_RAW DATA_
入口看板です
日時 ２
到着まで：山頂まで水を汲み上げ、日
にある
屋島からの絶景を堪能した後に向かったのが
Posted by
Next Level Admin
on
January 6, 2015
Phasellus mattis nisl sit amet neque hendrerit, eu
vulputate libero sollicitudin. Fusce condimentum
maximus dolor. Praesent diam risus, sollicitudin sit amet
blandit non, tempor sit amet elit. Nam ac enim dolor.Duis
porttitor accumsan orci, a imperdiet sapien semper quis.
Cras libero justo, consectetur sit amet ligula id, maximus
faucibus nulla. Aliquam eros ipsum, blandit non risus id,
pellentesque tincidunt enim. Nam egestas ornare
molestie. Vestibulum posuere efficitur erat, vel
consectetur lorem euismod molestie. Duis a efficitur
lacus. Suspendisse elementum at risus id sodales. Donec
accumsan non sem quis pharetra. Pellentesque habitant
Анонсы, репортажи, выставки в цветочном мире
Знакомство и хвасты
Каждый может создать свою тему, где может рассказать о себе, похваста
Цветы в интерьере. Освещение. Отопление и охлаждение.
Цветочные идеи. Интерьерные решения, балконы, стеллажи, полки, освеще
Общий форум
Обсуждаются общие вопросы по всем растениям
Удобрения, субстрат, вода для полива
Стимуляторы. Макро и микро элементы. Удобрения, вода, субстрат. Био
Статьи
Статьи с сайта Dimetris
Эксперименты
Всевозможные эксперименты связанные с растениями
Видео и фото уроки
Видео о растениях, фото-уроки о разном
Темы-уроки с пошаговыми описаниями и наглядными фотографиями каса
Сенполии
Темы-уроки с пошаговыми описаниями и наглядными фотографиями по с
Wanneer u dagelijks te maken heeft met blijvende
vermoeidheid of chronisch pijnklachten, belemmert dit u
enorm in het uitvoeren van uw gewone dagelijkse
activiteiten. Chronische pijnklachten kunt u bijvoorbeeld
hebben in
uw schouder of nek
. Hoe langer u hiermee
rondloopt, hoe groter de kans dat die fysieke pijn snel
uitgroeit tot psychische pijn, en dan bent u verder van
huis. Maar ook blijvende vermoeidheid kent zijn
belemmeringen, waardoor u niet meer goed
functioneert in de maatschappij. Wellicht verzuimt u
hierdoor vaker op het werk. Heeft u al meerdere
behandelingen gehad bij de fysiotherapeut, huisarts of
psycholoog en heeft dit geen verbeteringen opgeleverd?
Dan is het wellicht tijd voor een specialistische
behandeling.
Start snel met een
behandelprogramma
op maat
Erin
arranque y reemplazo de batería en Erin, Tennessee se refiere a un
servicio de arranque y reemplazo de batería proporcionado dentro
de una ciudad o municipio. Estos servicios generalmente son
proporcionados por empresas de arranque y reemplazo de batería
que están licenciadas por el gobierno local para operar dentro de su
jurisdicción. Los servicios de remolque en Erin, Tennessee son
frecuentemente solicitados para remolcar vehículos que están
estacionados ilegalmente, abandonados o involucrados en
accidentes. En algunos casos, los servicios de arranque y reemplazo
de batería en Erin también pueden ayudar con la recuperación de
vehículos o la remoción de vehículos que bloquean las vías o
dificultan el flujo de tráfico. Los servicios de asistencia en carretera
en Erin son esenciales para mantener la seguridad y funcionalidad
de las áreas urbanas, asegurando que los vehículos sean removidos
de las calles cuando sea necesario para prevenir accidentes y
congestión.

* * *

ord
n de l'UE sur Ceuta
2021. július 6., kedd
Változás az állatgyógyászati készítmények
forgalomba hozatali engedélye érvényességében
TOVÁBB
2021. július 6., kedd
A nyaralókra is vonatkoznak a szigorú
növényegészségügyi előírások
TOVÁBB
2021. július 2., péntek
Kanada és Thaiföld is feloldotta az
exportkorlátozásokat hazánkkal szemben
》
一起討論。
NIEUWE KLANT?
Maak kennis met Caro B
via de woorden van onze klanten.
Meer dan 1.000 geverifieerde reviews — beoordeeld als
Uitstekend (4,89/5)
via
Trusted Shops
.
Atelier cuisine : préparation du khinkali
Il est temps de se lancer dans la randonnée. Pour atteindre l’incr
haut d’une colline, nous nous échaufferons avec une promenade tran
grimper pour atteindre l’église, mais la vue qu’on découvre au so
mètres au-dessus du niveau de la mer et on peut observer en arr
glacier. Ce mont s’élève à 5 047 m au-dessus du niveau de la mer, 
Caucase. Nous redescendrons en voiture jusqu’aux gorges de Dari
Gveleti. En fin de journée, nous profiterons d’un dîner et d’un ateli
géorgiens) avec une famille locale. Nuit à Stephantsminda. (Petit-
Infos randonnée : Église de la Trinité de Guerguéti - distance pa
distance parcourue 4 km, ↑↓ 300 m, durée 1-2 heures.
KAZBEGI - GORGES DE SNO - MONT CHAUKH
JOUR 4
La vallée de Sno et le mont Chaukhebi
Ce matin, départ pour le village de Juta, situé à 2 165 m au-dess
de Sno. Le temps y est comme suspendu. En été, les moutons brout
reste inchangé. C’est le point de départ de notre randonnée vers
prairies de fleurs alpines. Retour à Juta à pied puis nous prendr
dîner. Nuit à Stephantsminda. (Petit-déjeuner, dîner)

_WHAT TO DO_
In the data above, which lines lie between the line with "January 6, 2015" and the line with "Цветы в интерьере.", inclusive? Print those lines exactly and nothing else.

_SOLUTION TO THE EXERCISE_
January 6, 2015
Phasellus mattis nisl sit amet neque hendrerit, eu
vulputate libero sollicitudin. Fusce condimentum
maximus dolor. Praesent diam risus, sollicitudin sit amet
blandit non, tempor sit amet elit. Nam ac enim dolor.Duis
porttitor accumsan orci, a imperdiet sapien semper quis.
Cras libero justo, consectetur sit amet ligula id, maximus
faucibus nulla. Aliquam eros ipsum, blandit non risus id,
pellentesque tincidunt enim. Nam egestas ornare
molestie. Vestibulum posuere efficitur erat, vel
consectetur lorem euismod molestie. Duis a efficitur
lacus. Suspendisse elementum at risus id sodales. Donec
accumsan non sem quis pharetra. Pellentesque habitant
Анонсы, репортажи, выставки в цветочном мире
Знакомство и хвасты
Каждый может создать свою тему, где может рассказать о себе, похваста
Цветы в интерьере. Освещение. Отопление и охлаждение.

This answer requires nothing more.